Dataset entries
-*-*-
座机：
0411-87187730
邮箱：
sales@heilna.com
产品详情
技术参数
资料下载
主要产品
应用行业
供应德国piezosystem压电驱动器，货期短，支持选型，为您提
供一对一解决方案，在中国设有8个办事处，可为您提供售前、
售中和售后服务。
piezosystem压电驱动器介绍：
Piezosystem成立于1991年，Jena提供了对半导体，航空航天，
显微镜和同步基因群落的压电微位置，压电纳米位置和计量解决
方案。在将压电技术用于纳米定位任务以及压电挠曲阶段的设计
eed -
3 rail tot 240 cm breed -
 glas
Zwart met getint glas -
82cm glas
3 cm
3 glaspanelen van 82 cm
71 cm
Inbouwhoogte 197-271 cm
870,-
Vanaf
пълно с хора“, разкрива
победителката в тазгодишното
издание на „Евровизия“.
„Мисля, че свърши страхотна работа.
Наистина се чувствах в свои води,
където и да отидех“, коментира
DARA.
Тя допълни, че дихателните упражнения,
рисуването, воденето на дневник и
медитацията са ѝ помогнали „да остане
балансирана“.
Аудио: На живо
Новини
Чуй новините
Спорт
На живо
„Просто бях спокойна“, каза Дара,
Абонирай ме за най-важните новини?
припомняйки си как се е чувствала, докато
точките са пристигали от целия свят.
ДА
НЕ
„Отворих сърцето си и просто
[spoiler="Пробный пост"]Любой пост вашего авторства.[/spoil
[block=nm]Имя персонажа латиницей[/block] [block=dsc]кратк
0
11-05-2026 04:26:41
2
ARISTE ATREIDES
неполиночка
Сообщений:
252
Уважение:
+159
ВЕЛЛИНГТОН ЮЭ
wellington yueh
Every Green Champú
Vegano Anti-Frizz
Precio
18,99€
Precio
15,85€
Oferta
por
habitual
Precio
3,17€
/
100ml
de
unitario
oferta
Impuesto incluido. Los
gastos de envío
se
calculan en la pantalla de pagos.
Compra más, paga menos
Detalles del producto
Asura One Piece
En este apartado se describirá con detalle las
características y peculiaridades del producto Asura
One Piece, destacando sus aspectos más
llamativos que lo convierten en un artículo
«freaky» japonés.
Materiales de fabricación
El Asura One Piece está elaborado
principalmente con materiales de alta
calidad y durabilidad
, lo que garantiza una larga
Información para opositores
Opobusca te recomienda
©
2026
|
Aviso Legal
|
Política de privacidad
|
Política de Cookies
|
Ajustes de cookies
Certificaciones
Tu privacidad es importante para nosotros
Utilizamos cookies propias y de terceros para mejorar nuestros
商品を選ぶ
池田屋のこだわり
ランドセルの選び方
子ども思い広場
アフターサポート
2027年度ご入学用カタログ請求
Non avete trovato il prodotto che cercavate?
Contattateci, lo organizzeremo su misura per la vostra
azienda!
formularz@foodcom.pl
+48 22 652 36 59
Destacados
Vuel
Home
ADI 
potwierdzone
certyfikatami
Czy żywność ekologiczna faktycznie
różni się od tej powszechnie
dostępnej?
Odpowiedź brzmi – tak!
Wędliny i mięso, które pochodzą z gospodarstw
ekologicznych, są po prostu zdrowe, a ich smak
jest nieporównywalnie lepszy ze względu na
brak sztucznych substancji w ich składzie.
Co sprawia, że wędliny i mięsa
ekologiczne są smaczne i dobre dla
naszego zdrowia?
-*-*-
• [WHAT THIS TASK INVOLVES] Beginning with the line that holds "ВЕЛЛИНГТОН ЮЭ", restate word for word every line down to the end of the data, and only those lines.

• [ANSWER TO THIS TASK]
ВЕЛЛИНГТОН ЮЭ
wellington yueh
Every Green Champú
Vegano Anti-Frizz
Precio
18,99€
Precio
15,85€
Oferta
por
habitual
Precio
3,17€
/
100ml
de
unitario
oferta
Impuesto incluido. Los
gastos de envío
se
calculan en la pantalla de pagos.
Compra más, paga menos
Detalles del producto
Asura One Piece
En este apartado se describirá con detalle las
características y peculiaridades del producto Asura
One Piece, destacando sus aspectos más
llamativos que lo convierten en un artículo
«freaky» japonés.
Materiales de fabricación
El Asura One Piece está elaborado
principalmente con materiales de alta
calidad y durabilidad
, lo que garantiza una larga
Información para opositores
Opobusca te recomienda
©
2026
|
Aviso Legal
|
Política de privacidad
|
Política de Cookies
|
Ajustes de cookies
Certificaciones
Tu privacidad es importante para nosotros
Utilizamos cookies propias y de terceros para mejorar nuestros
商品を選ぶ
池田屋のこだわり
ランドセルの選び方
子ども思い広場
アフターサポート
2027年度ご入学用カタログ請求
Non avete trovato il prodotto che cercavate?
Contattateci, lo organizzeremo su misura per la vostra
azienda!
formularz@foodcom.pl
+48 22 652 36 59
Destacados
Vuel
Home
ADI 
potwierdzone
certyfikatami
Czy żywność ekologiczna faktycznie
różni się od tej powszechnie
dostępnej?
Odpowiedź brzmi – tak!
Wędliny i mięso, które pochodzą z gospodarstw
ekologicznych, są po prostu zdrowe, a ich smak
jest nieporównywalnie lepszy ze względu na
brak sztucznych substancji w ich składzie.
Co sprawia, że wędliny i mięsa
ekologiczne są smaczne i dobre dla
naszego zdrowia?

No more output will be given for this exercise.